◆ **What this task involves**: Exactly the lines from the start of the entries through the line with "Видача висновків про надання земельних" are required in the output, with no pictures among them.

_ _ _

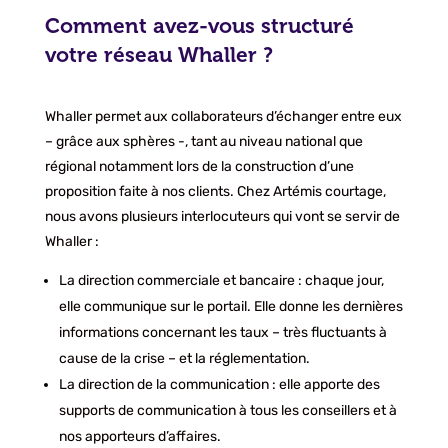
Comment avez-vous structuré
votre réseau Whaller ?
Whaller permet aux collaborateurs d’échanger entre eux
– grâce aux sphères -, tant au niveau national que
régional notamment lors de la construction d’une
proposition faite à nos clients. Chez Artémis courtage,
nous avons plusieurs interlocuteurs qui vont se servir de
Whaller :
La direction commerciale et bancaire : chaque jour,
elle communique sur le portail. Elle donne les dernières
informations concernant les taux – très fluctuants à
cause de la crise – et la réglementation.
La direction de la communication : elle apporte des
supports de communication à tous les conseillers et à
nos apporteurs d’affaires.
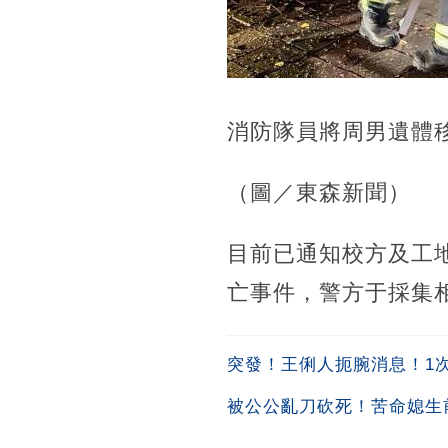
消防隊員將周男遺體
（圖／東森新聞）
目前已通知校方及工
亡事件，警方于採集
突發！王俐人扼腕消息！1次吞
被公公亂刀砍死！苦命媳生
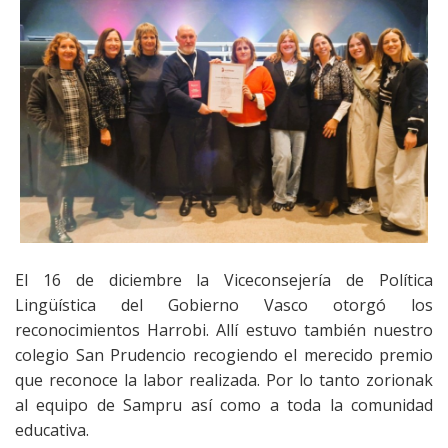
El 16 de diciembre la Viceconsejería de Política
Lingüística del Gobierno Vasco otorgó los
reconocimientos Harrobi. Allí estuvo también nuestro
colegio San Prudencio recogiendo el merecido premio
que reconoce la labor realizada. Por lo tanto zorionak
al equipo de Sampru así como a toda la comunidad
educativa.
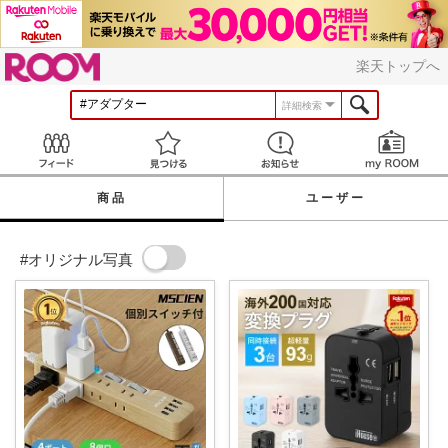
ROOM
楽天トップへ
詳細検索
Feed
見つける
お知らせ
商品
ユーザー
#オリジナル写真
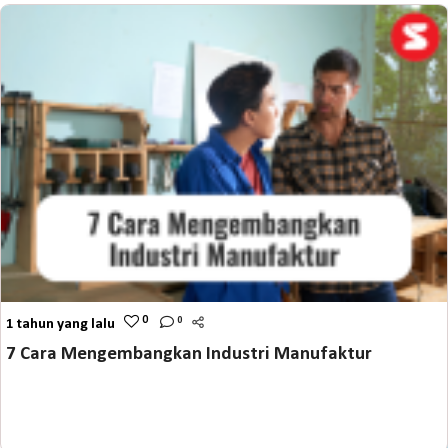
0
0
1 tahun yang lalu
7 Cara Mengembangkan Industri Manufaktur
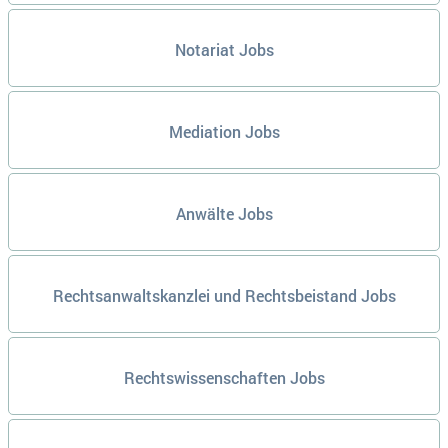
Notariat Jobs
Mediation Jobs
Anwälte Jobs
Rechtsanwaltskanzlei und Rechtsbeistand Jobs
Rechtswissenschaften Jobs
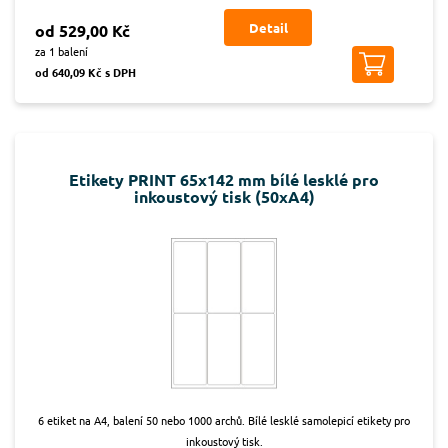
Detail
od 529,00 Kč
za 1 balení
od 640,09 Kč s DPH
Etikety PRINT 65x142 mm bílé lesklé pro
inkoustový tisk (50xA4)
6 etiket na A4, balení 50 nebo 1000 archů. Bílé lesklé samolepicí etikety pro
inkoustový tisk.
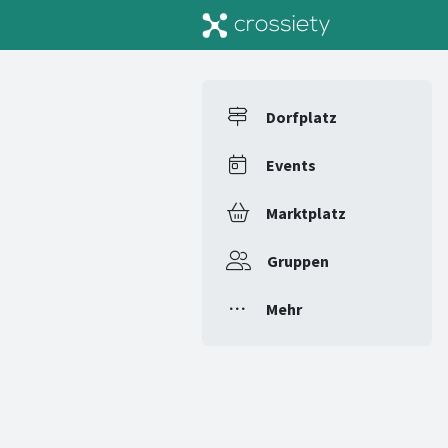
Dorfplatz
Events
Marktplatz
Gruppen
Mehr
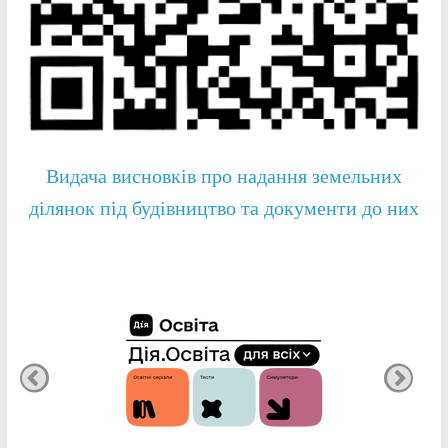
Видача висновків про надання земельних
ділянок під будівництво та документи до них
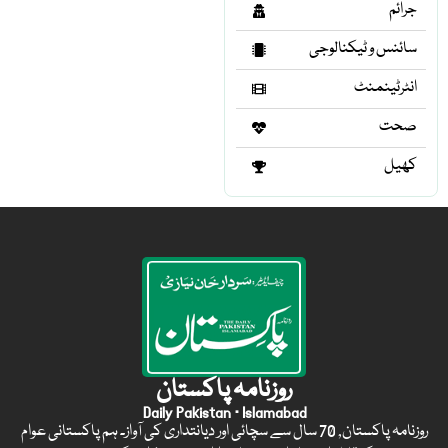
جرائم
سائنس و ٹیکنالوجی
انٹرٹینمنٹ
صحت
کھیل
روزنامہ پاکستان
Daily Pakistan · Islamabad
روزنامہ پاکستان, 70 سال سے سچائی اور دیانتداری کی آواز۔ ہم پاکستانی عوام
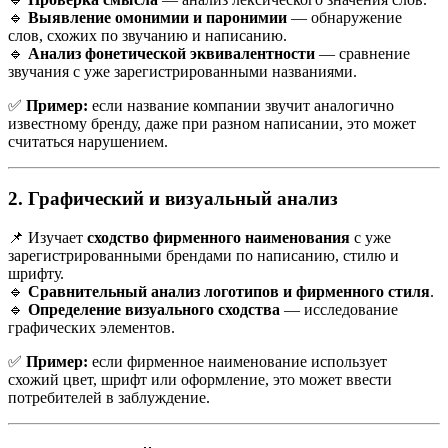
🔹
Выявление омонимии и паронимии
— обнаружение
слов, схожих по звучанию и написанию.
🔹
Анализ фонетической эквивалентности
— сравнение
звучания с уже зарегистрированными названиями.
✅
Пример:
если название компании звучит аналогично
известному бренду, даже при разном написании, это может
считаться нарушением.
2. Графический и визуальный анализ
📌 Изучает
сходство фирменного наименования
с уже
зарегистрированными брендами по написанию, стилю и
шрифту.
🔹
Сравнительный анализ логотипов и фирменного стиля
.
🔹
Определение визуального сходства
— исследование
графических элементов.
✅
Пример:
если фирменное наименование использует
схожий цвет, шрифт или оформление, это может ввести
потребителей в заблуждение.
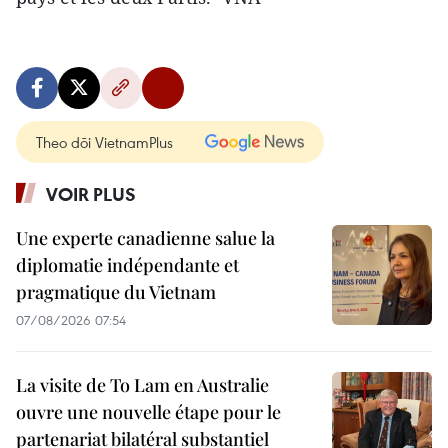
Theo dõi VietnamPlus
VOIR PLUS
Une experte canadienne salue la
diplomatie indépendante et
pragmatique du Vietnam
07/08/2026 07:54
La visite de To Lam en Australie
ouvre une nouvelle étape pour le
partenariat bilatéral substantiel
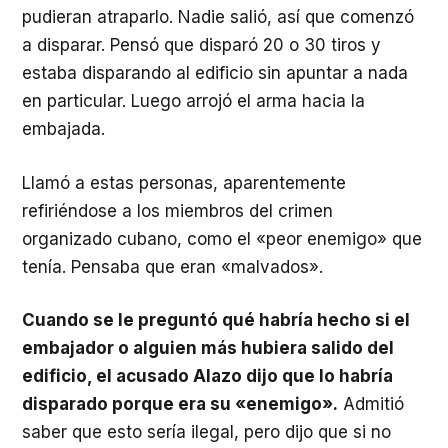
pudieran atraparlo. Nadie salió, así que comenzó
a disparar. Pensó que disparó 20 o 30 tiros y
estaba disparando al edificio sin apuntar a nada
en particular. Luego arrojó el arma hacia la
embajada.
Llamó a estas personas, aparentemente
refiriéndose a los miembros del crimen
organizado cubano, como el «peor enemigo» que
tenía. Pensaba que eran «malvados».
Cuando se le preguntó qué habría hecho si el
embajador o alguien más hubiera salido del
edificio, el acusado Alazo dijo que lo habría
disparado porque era su «enemigo».
Admitió
saber que esto sería ilegal, pero dijo que si no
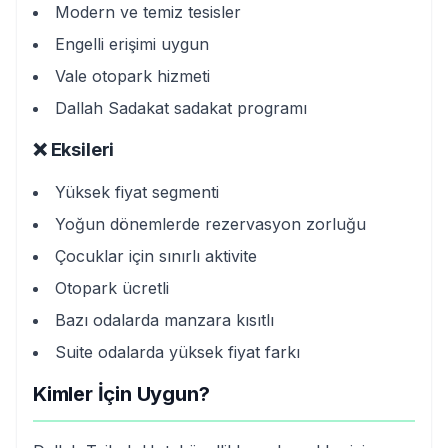
Modern ve temiz tesisler
Engelli erişimi uygun
Vale otopark hizmeti
Dallah Sadakat sadakat programı
❌ Eksileri
Yüksek fiyat segmenti
Yoğun dönemlerde rezervasyon zorluğu
Çocuklar için sınırlı aktivite
Otopark ücretli
Bazı odalarda manzara kısıtlı
Suite odalarda yüksek fiyat farkı
Kimler İçin Uygun?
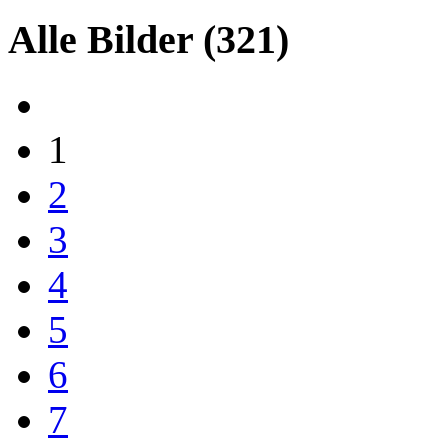
Alle Bilder
(321)
1
2
3
4
5
6
7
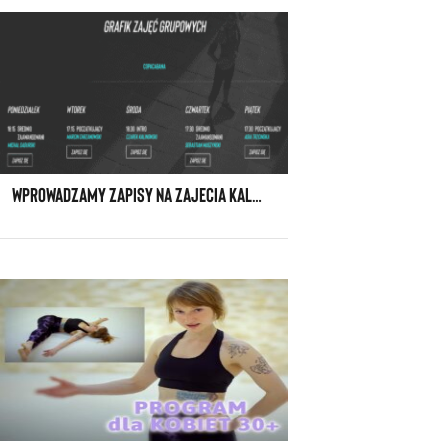
WPROWADZAMY ZAPISY NA ZAJECIA KALISTENIKI GHETTO WORKOUT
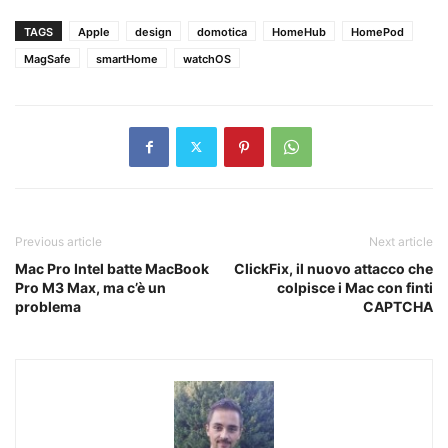
TAGS
Apple
design
domotica
HomeHub
HomePod
MagSafe
smartHome
watchOS
Previous article
Next article
Mac Pro Intel batte MacBook
ClickFix, il nuovo attacco che
Pro M3 Max, ma c’è un
colpisce i Mac con finti
problema
CAPTCHA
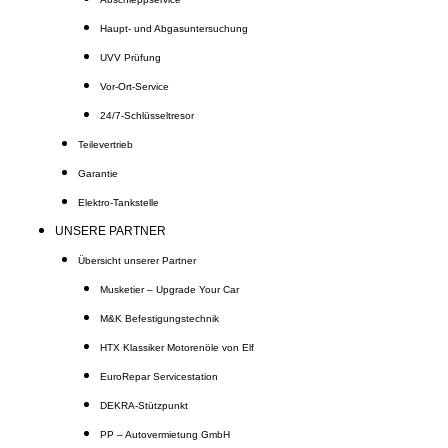
Haupt- und Abgasuntersuchung
UVV Prüfung
Vor-Ort-Service
24/7-Schlüsseltresor
Teilevertrieb
Garantie
Elektro-Tankstelle
UNSERE PARTNER
Übersicht unserer Partner
Musketier – Upgrade Your Car
M&K Befestigungstechnik
HTX Klassiker Motorenöle von Elf
EuroRepar Servicestation
DEKRA-Stützpunkt
PP – Autovermietung GmbH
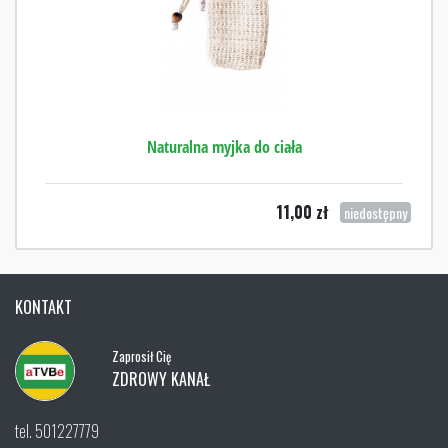
Naturalna myjka do ciała
11,00
zł
niedostępny
KONTAKT
Zaprosił Cię
ZDROWY KANAŁ
tel. 501227779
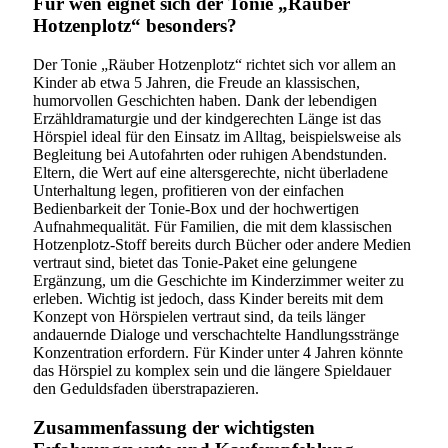
Für wen eignet sich der Tonie „Räuber
Hotzenplotz“ besonders?
Der Tonie „Räuber Hotzenplotz“ richtet sich vor allem an
Kinder ab etwa 5 Jahren, die Freude an klassischen,
humorvollen Geschichten haben. Dank der lebendigen
Erzähldramaturgie und der kindgerechten Länge ist das
Hörspiel ideal für den Einsatz im Alltag, beispielsweise als
Begleitung bei Autofahrten oder ruhigen Abendstunden.
Eltern, die Wert auf eine altersgerechte, nicht überladene
Unterhaltung legen, profitieren von der einfachen
Bedienbarkeit der Tonie-Box und der hochwertigen
Aufnahmequalität. Für Familien, die mit dem klassischen
Hotzenplotz-Stoff bereits durch Bücher oder andere Medien
vertraut sind, bietet das Tonie-Paket eine gelungene
Ergänzung, um die Geschichte im Kinderzimmer weiter zu
erleben. Wichtig ist jedoch, dass Kinder bereits mit dem
Konzept von Hörspielen vertraut sind, da teils länger
andauernde Dialoge und verschachtelte Handlungsstränge
Konzentration erfordern. Für Kinder unter 4 Jahren könnte
das Hörspiel zu komplex sein und die längere Spieldauer
den Geduldsfaden überstrapazieren.
Zusammenfassung der wichtigsten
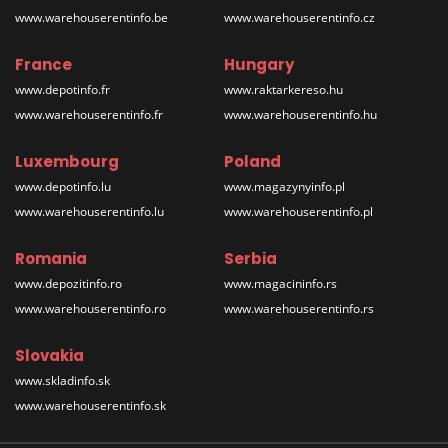
www.warehouserentinfo.be
www.warehouserentinfo.cz
France
Hungary
www.depotinfo.fr
www.raktarkereso.hu
www.warehouserentinfo.fr
www.warehouserentinfo.hu
Luxembourg
Poland
www.depotinfo.lu
www.magazynyinfo.pl
www.warehouserentinfo.lu
www.warehouserentinfo.pl
Romania
Serbia
www.depozitinfo.ro
www.magacininfo.rs
www.warehouserentinfo.ro
www.warehouserentinfo.rs
Slovakia
www.skladinfo.sk
www.warehouserentinfo.sk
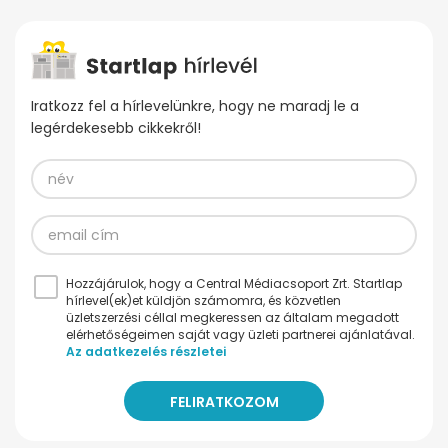
Iratkozz fel a hírlevelünkre, hogy ne maradj le a
legérdekesebb cikkekről!
Hozzájárulok, hogy a Central Médiacsoport Zrt. Startlap
hírlevel(ek)et küldjön számomra, és közvetlen
üzletszerzési céllal megkeressen az általam megadott
elérhetőségeimen saját vagy üzleti partnerei ajánlatával.
Az adatkezelés részletei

_ _ _

◆ **Solution to this exercise**:
Comment avez-vous structuré
votre réseau Whaller ?
Whaller permet aux collaborateurs d’échanger entre eux
– grâce aux sphères -, tant au niveau national que
régional notamment lors de la construction d’une
proposition faite à nos clients. Chez Artémis courtage,
nous avons plusieurs interlocuteurs qui vont se servir de
Whaller :
La direction commerciale et bancaire : chaque jour,
elle communique sur le portail. Elle donne les dernières
informations concernant les taux – très fluctuants à
cause de la crise – et la réglementation.
La direction de la communication : elle apporte des
supports de communication à tous les conseillers et à
nos apporteurs d’affaires.
消防隊員將周男遺體
（圖／東森新聞）
目前已通知校方及工
亡事件，警方于採集
突發！王俐人扼腕消息！1次吞
被公公亂刀砍死！苦命媳生
El 16 de diciembre la Viceconsejería de Política
Lingüística del Gobierno Vasco otorgó los
reconocimientos Harrobi. Allí estuvo también nuestro
colegio San Prudencio recogiendo el merecido premio
que reconoce la labor realizada. Por lo tanto zorionak
al equipo de Sampru así como a toda la comunidad
educativa.
ROOM
楽天トップへ
詳細検索
Feed
見つける
お知らせ
商品
ユーザー
#オリジナル写真
0
0
1 tahun yang lalu
7 Cara Mengembangkan Industri Manufaktur
Notariat Jobs
Mediation Jobs
Anwälte Jobs
Rechtsanwaltskanzlei und Rechtsbeistand Jobs
Rechtswissenschaften Jobs
Detail
od 529,00 Kč
za 1 balení
od 640,09 Kč s DPH
Etikety PRINT 65x142 mm bílé lesklé pro
inkoustový tisk (50xA4)
6 etiket na A4, balení 50 nebo 1000 archů. Bílé lesklé samolepicí etikety pro
inkoustový tisk.
Dorfplatz
Events
Marktplatz
Gruppen
Mehr
Видача висновків про надання земельних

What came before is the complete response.